**Collected data entries**
....................

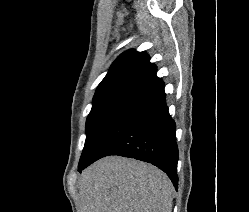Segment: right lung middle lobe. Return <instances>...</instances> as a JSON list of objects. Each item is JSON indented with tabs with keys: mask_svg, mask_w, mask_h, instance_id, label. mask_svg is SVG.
I'll list each match as a JSON object with an SVG mask.
<instances>
[{
	"mask_svg": "<svg viewBox=\"0 0 249 212\" xmlns=\"http://www.w3.org/2000/svg\"><path fill=\"white\" fill-rule=\"evenodd\" d=\"M137 97L130 93H112L93 99L86 121V140L79 166L88 158L108 126Z\"/></svg>",
	"mask_w": 249,
	"mask_h": 212,
	"instance_id": "obj_1",
	"label": "right lung middle lobe"
}]
</instances>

....................

Return all the entries word for word, but omit any pictures they contain.

Segment: right lung middle lobe. Return <instances>...</instances> as a JSON list of objects. Each item is JSON indented with tabs with keys: mask_svg, mask_w, mask_h, instance_id, label. mask_svg is SVG.
I'll list each match as a JSON object with an SVG mask.
<instances>
[{
	"mask_svg": "<svg viewBox=\"0 0 249 212\" xmlns=\"http://www.w3.org/2000/svg\"><path fill=\"white\" fill-rule=\"evenodd\" d=\"M137 97L130 93H112L93 99L86 121V140L79 166L88 158L108 126Z\"/></svg>",
	"mask_w": 249,
	"mask_h": 212,
	"instance_id": "obj_1",
	"label": "right lung middle lobe"
}]
</instances>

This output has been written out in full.